Records provided below:

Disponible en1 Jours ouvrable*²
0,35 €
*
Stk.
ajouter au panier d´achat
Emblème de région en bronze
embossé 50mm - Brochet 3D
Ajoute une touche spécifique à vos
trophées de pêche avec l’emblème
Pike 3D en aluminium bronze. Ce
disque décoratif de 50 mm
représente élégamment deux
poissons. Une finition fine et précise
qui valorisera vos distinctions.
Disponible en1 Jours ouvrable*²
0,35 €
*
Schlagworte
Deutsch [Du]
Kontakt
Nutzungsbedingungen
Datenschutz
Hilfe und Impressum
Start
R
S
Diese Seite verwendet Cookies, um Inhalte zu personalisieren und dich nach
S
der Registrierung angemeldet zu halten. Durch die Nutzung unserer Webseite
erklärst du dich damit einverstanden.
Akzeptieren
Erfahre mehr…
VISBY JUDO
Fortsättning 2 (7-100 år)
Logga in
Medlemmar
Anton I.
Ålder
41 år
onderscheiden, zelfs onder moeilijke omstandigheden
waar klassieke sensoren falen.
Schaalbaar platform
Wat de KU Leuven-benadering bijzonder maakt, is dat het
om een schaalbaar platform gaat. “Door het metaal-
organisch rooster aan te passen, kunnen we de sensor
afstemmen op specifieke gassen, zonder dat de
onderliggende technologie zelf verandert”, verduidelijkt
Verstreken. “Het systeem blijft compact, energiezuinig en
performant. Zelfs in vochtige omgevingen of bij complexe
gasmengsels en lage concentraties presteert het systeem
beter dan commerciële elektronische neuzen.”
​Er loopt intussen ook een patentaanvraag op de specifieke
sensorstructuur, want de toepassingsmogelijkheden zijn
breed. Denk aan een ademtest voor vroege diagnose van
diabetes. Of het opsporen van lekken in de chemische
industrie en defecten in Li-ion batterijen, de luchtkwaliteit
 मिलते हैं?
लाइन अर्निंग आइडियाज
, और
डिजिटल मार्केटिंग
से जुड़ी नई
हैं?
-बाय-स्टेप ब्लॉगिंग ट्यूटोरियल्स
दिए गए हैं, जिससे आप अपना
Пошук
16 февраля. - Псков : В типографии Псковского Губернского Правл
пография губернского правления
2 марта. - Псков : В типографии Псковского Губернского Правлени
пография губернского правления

End of Records provided.

● **Exercise goal**
Looking at the material above, count the lines that carry the word "bronze" and answer with the count alone.

● **Response for this exercise**
2